John takes my grandchildren on a paddle-board trip. Guess what happened when the youngest decided she wanted to stand up.

Here we are in September, and already August is seeming like a long time ago. So I want to share summer photos, mostly from my walks.

The first one below, however, shows a lighthouse painting by Ben Cummings. It was sent by his son Earle,after my last photo post, which featured a lighthouse. Everyone loves lighthouses.

Next is a picture of chicory, which people in New Shoreham and other parts of Rhode Island call Ragged Sailor. It has many names, in fact, depending on where you live. The turtle art is also from New Shoreham, one of my favorite Painted Rock images this year, and one that actually lasted more than a few hours. (The rock is a local billboard and really gets a workout in the summer.)

Back in Massachusetts, Kristina shared a photo of a sunflower from Verrill Farm’s pick-your-own-sunflowers day, a benefit for Emerson Hospital. Kristina gave me one of her sunflowers, and I was worried when I left for a few days that it wouldn’t survive.
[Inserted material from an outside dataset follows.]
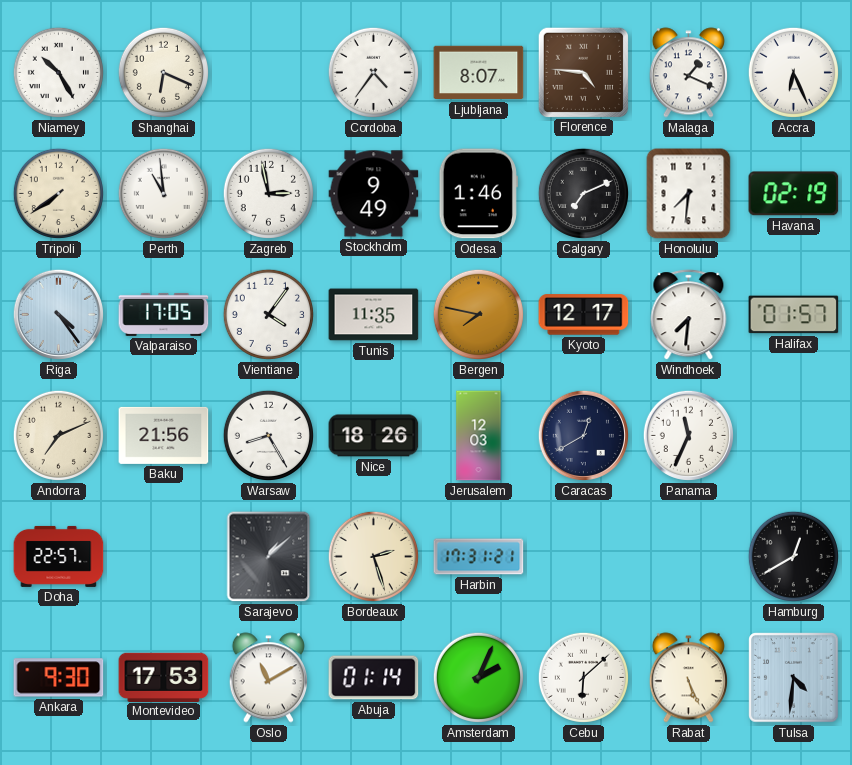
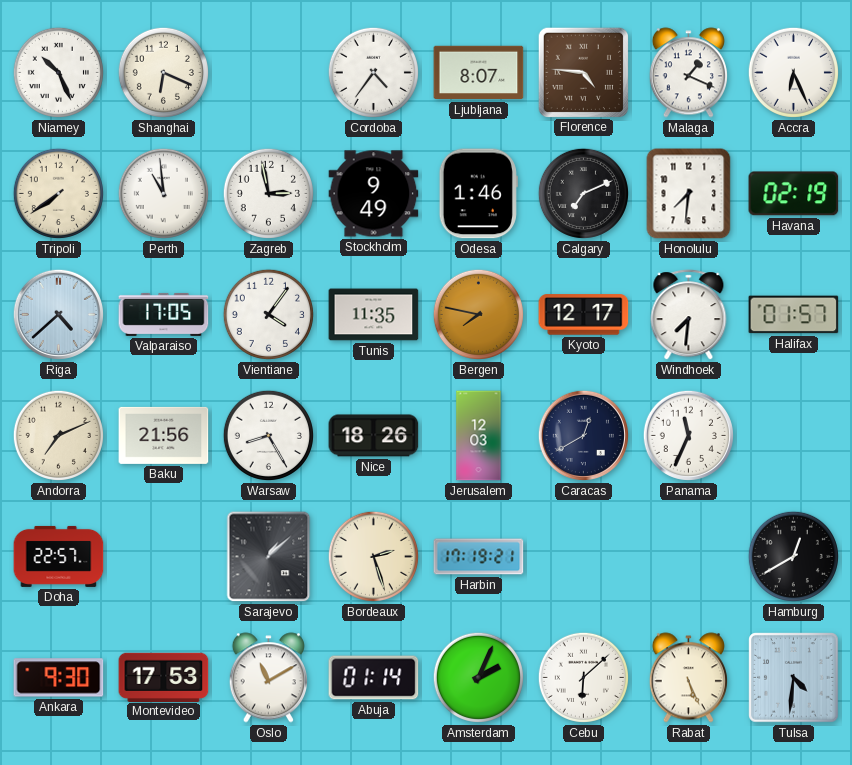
Niamey: 10:25 -> 10:26
Riga: 4:24 -> 4:38
Harbin: 17:31 -> 17:19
So I put it in the birdbath, and it did just fine.

Woodland scenes and the farm along the Lincoln bike path come next. I continue to be fascinated by fungi and by bits of art in unexpected places. The pig, an Old Spot, is one of the varieties raised at Codman Community Farms.

The frame on a pedestal and the amoeba-shaped sculpture were next to a construction site near a conservation trail. I wasn’t sure what to make of them. Perhaps you have a thought.

Meanwhile in the town, a second-floor shop’s staircase says, “Whatever you do today, do it with the confidence of a four-year-old in a Batman cape.” I thought it was excellent advice.

The last photo speaks for itself.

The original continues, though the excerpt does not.